Cette stratégie n’innove pas en ce sens où elle continue à traiter les produits
touristiques non développés dans les régions de l’intérieur (tourisme culturel,
tourisme oasien, tourisme écologique, activité golfique, agritourisme, tourisme
saharien, tourisme de congrès, tourisme sportif, tourisme insulaire…), comme des
produits complémentaires et non comme des produits complets et autonomes avec
comme corollaire la programmation d’une logistique appropriée pour les
promouvoir (infrastructure, services…).
Cette stratégie n’innove pas également dans la mesure où elle réduit le nombre
des produits à développer à trois: le balnéaire (Tunisie bleue), le culturel
(Tunisie ocre) et le naturel (Tunisie verte) et à les répartir sur trois grandes
régions, respectivement le littoral pour le balnéaire, le nord-ouest pour le
naturel, le centre pour le culturel et le sud pour le saharien. Une telle
répartition est inappropriée car certaines régions, comme le nord-ouest, ne
recèlent pas uniquement de ressources naturelles mais également d’importants
vestiges archéologiques incontournables: Bulla Régia, Chemtou, Dougga, Maktaris,
Table de Jugurtha, Le Kef….
Idem pour les autres régions (le littoral, le centre et le sud) lesquelles
engrangent, aux côtés de leurs produits spécifiques, d’autres produits à
vocation touristique confirmée.
Pourtant les idées ne manquent pas
C’est pour dire qu’en matière de diversification, la stratégie n’apporte pas de
grands changements alors que, paradoxalement, les conclusions-propositions
formulées par les nombreuses études faites, ces dernières années sur le secteur,
insistent sur l’enjeu de réformer le secteur sur de nouvelles bases et d’en
faire profiter tout le pays.
En gros, ces think tank estiment que l’industrie touristique tunisienne est une
activité économique à rénover. Ce secteur souffre de problèmes structurels:
surcapacité hôtelière sur le littoral (90%), faible diversification du produit
touristique, pouvoir de négociation des prix de vente défavorable aux
hôteliers-opérateurs, étroitesse de la stratégie marketing et endettement élevé
des entreprises hôtelières.
Au rayon des propositions, toutes ces études suggèrent d’agir, entre autres, sur
ce qu’elles appellent la territorialisation et la diversification.

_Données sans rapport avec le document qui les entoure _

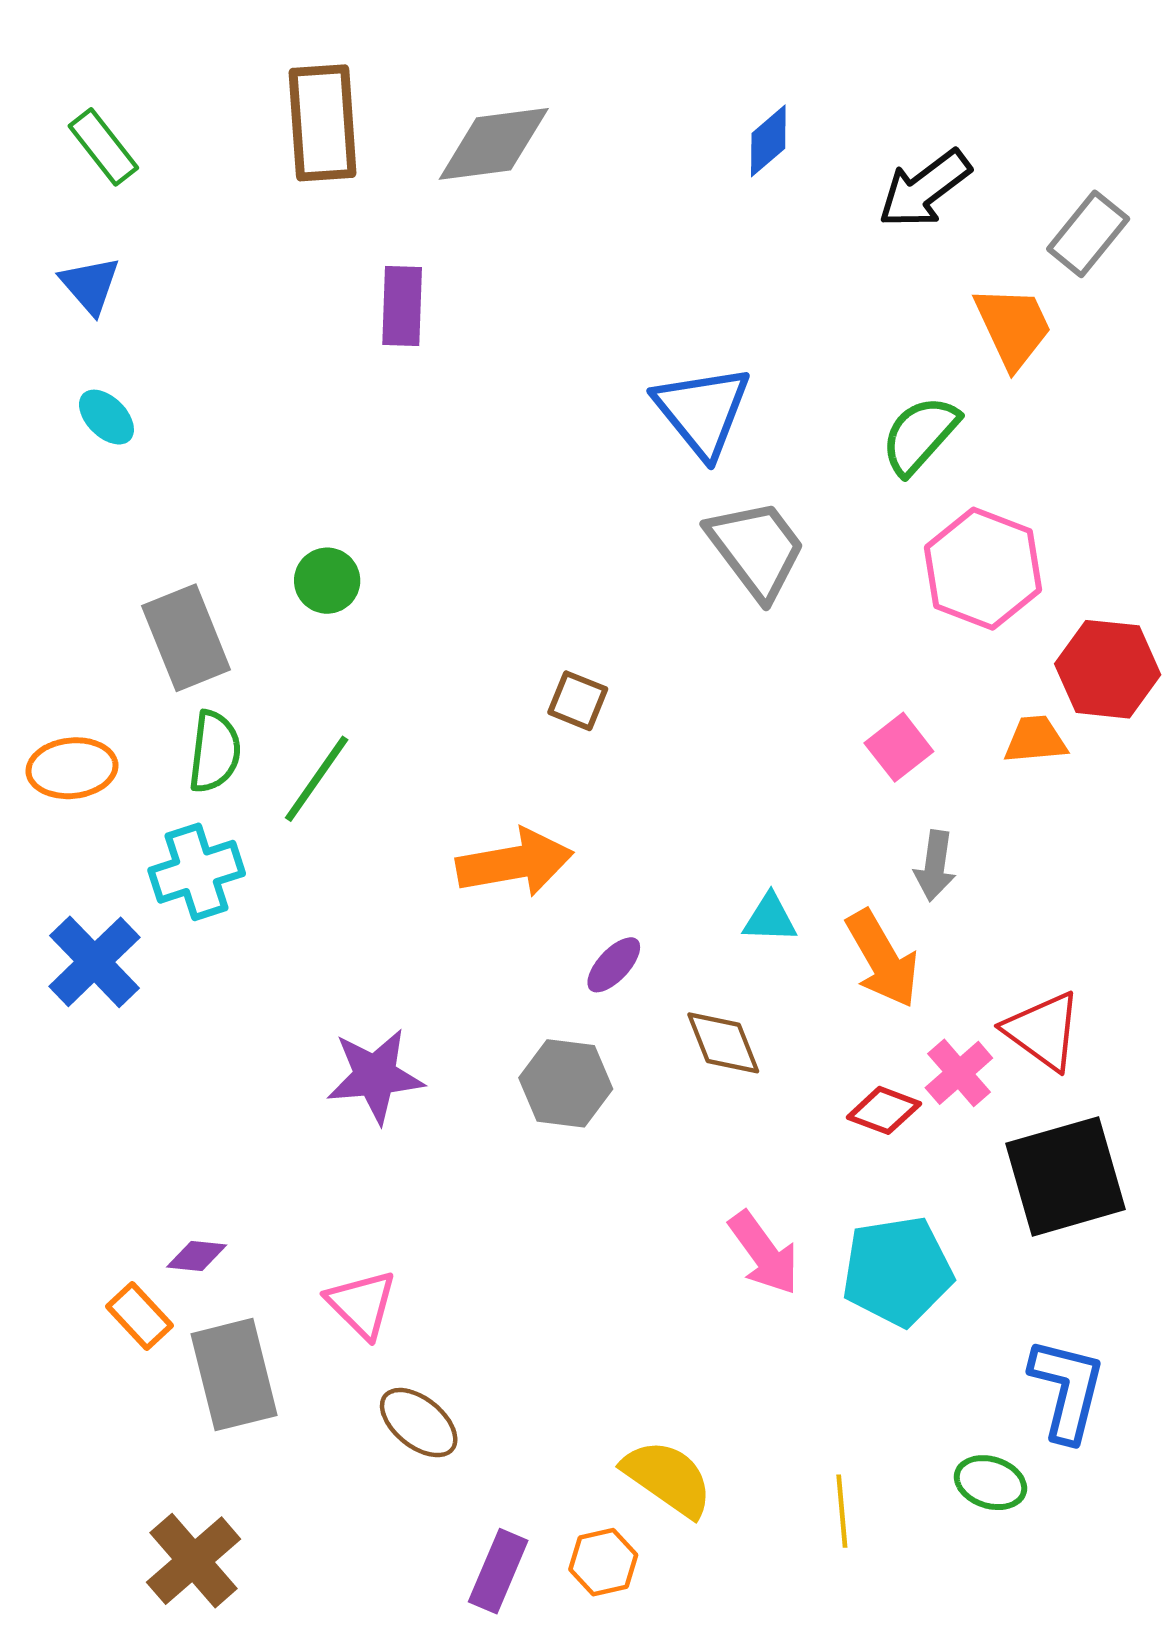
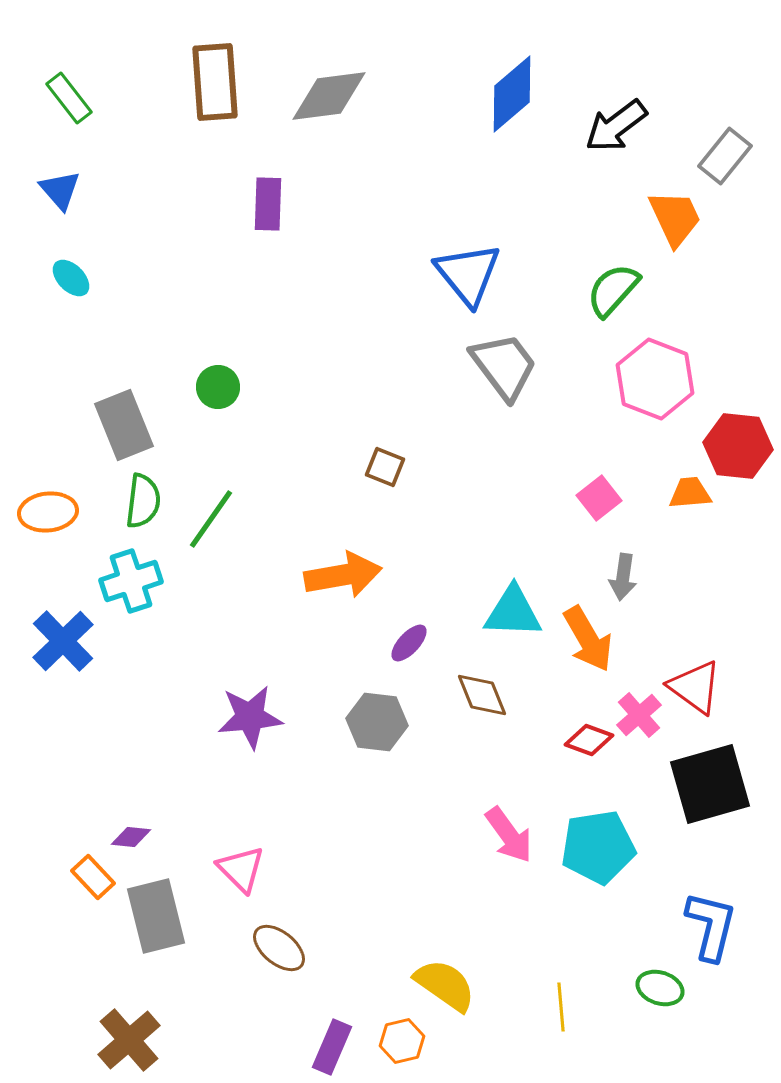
blue diamond: (768, 141) -> (512, 94), size x1.6
cyan triangle: (770, 918) -> (513, 612), size x1.6

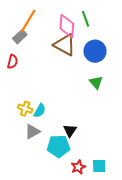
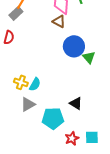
brown triangle: (65, 45) -> (59, 21), size x0.6
blue circle: (95, 51) -> (74, 46), moved
black triangle: (70, 130) -> (76, 103), moved, turned -32

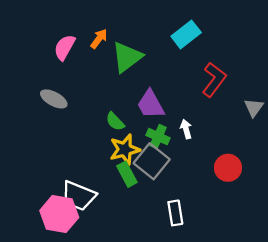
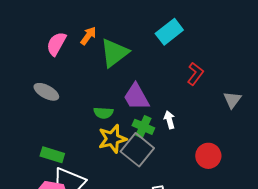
red L-shape: (214, 80) -> (195, 74), size x0.7
green semicircle: (115, 122) -> (103, 113), turned -42
green rectangle: (127, 174) -> (52, 155), moved, turned -45

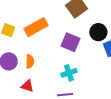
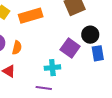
purple square: (71, 42) -> (70, 48), moved

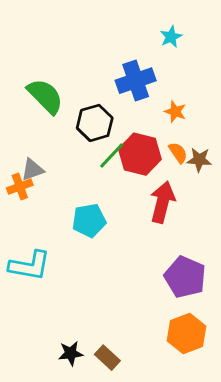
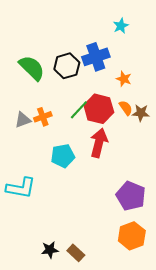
black hexagon: (95, 123) -> (67, 66), moved
orange cross: (20, 187) -> (43, 117), moved
red arrow: (163, 202) -> (99, 143), moved

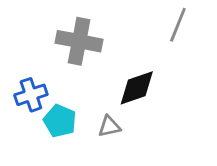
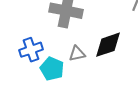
gray triangle: (109, 126) -> (77, 54), moved

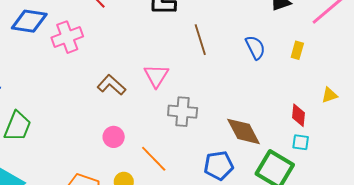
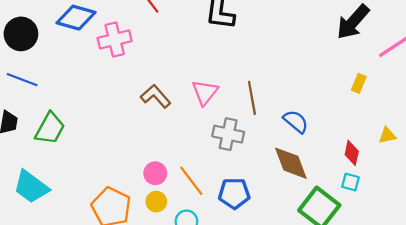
brown line: (200, 40) -> (252, 98), moved
blue semicircle: (255, 47) -> (296, 121), moved, turned -30
pink circle: (114, 137) -> (155, 173), moved
blue pentagon: (219, 166) -> (234, 193), moved

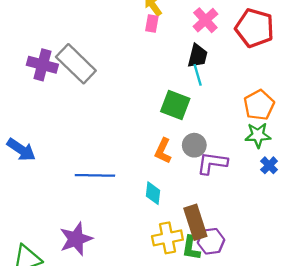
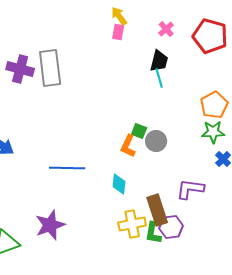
pink cross: (205, 20) -> (166, 29), size x0.7
gray rectangle: (76, 64) -> (50, 68), turned 39
green square: (175, 105) -> (139, 131), moved, size x0.6
purple L-shape: (212, 163) -> (190, 189), moved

Concernant la territorialisation, les conclusions de ces études préconisent le
développement du tourisme des régions de l’intérieur et l’implication des
communautés locales dans la gestion du produit.
Objectifs: mettre fin au «tourisme réfectoire» qui favorise la «ghettoïsation»
des touristes et rapproche villes et touristes. «Cela nécessite la mise en place
d’une stratégie de différenciation touristique par la valorisation de l’espace
grâce à une approche touristique identitaire des territoires. Pour ce faire, il
importe d’étudier la faisabilité de la labellisation des régions et
l’organisation des régions autour de “Projets de destination”.
C’est dans cette perspective que la déclaration d’Amel Karboul «chaque pouce de
la Tunisie doit être perçu comme une zone touristique» peut trouver, à notre
avis, toute sa pleine signification.